This follows from the following theorem, which is a common ingredient in the proof of the structure theorem for finitely generated abelian groups:

Theorem. Let $r\gt 0$ be a positive integer, and let $H$ be a subgroup of $\mathbb{Z}^r$. Then there exists a basis $a_1,\ldots,a_r$ of $\mathbb{Z}^r$, an integer $d$, $0\leq d\leq r$, and positive integers $m_1,\ldots,m_d$ such that $m_1|m_2$, $m_2|m_3,\ldots,m_{d-1}|m_d$ such that $m_1a_1,\ldots,m_da_d$ is a basis for $H$. In particular, $H$ is free and finitely generated.

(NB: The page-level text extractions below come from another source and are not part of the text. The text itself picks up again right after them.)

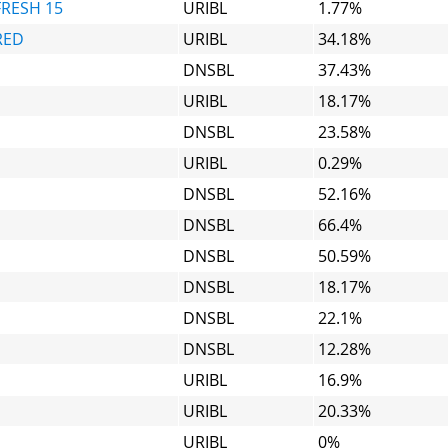
FRESH 15
URIBL
1.77%
RED
URIBL
34.18%
DNSBL
37.43%
URIBL
18.17%
DNSBL
23.58%
URIBL
0.29%
DNSBL
52.16%
DNSBL
66.4%
DNSBL
50.59%
DNSBL
18.17%
DNSBL
22.1%
DNSBL
12.28%
URIBL
16.9%
URIBL
20.33%
URIBL
0%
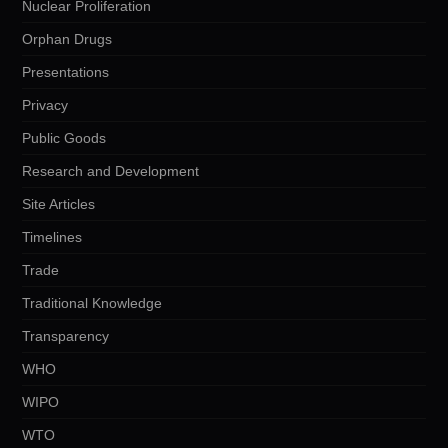
Nuclear Proliferation
Orphan Drugs
Presentations
Privacy
Public Goods
Research and Development
Site Articles
Timelines
Trade
Traditional Knowledge
Transparency
WHO
WIPO
WTO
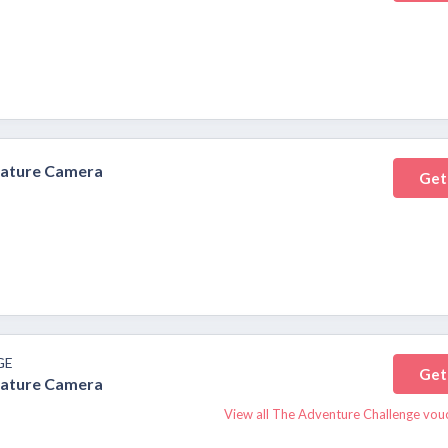
nature Camera
Get
GE
Get
nature Camera
View all The Adventure Challenge vou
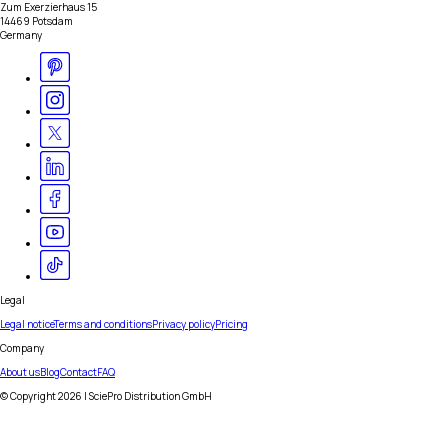
Zum Exerzierhaus 15
14469 Potsdam
Germany
Legal
Legal notice
Terms and conditions
Privacy policy
Pricing
Company
About us
Blog
Contact
FAQ
© Copyright
2026
| SciePro Distribution GmbH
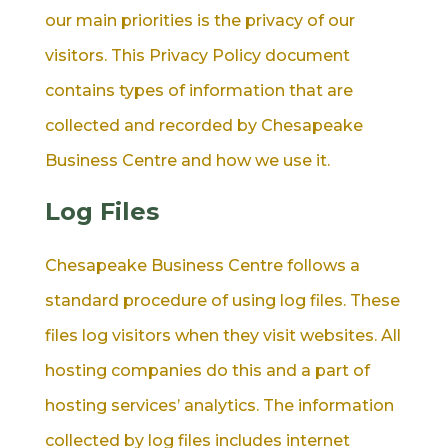
our main priorities is the privacy of our
visitors. This Privacy Policy document
contains types of information that are
collected and recorded by Chesapeake
Business Centre and how we use it.
Log Files
Chesapeake Business Centre follows a
standard procedure of using log files. These
files log visitors when they visit websites. All
hosting companies do this and a part of
hosting services’ analytics. The information
collected by log files includes internet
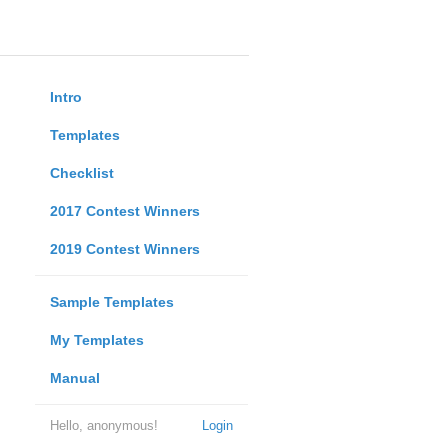
Intro
Templates
Checklist
2017 Contest Winners
2019 Contest Winners
Sample Templates
My Templates
Manual
Hello, anonymous!
Login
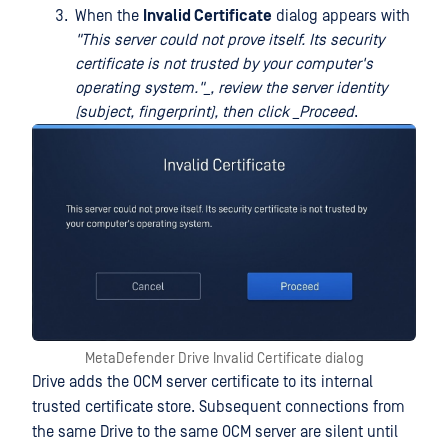
When the
Invalid Certificate
dialog appears with
"This server could not prove itself. Its security
certificate is not trusted by your computer's
operating system."_, review the server identity
(subject, fingerprint), then click
_Proceed
.
MetaDefender Drive Invalid Certificate dialog
Drive adds the OCM server certificate to its internal
trusted certificate store. Subsequent connections from
the same Drive to the same OCM server are silent until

You can see a proof of this in this previous answer.

To see how this proves the result, suppose that $G$ is abelian and finitely generated by $g_1,\ldots,g_r$. Let $H$ be a subgroup of $G$. There is a surjection $\mathbb{Z}^r\to G$ given by mapping the standard basis vector $\mathbf{e}_i$ to $g_i$; the subgroup $H$ corresponds to a subgroup $\mathcal{H}$ of $\mathbb{Z}^r$ by the isomorphism theorems. By the Theorem, $\mathcal{H}$ is finitely generated, and hence its image, $H$, is also finitely generated (generated by the images of the generators of $\mathcal{H}$).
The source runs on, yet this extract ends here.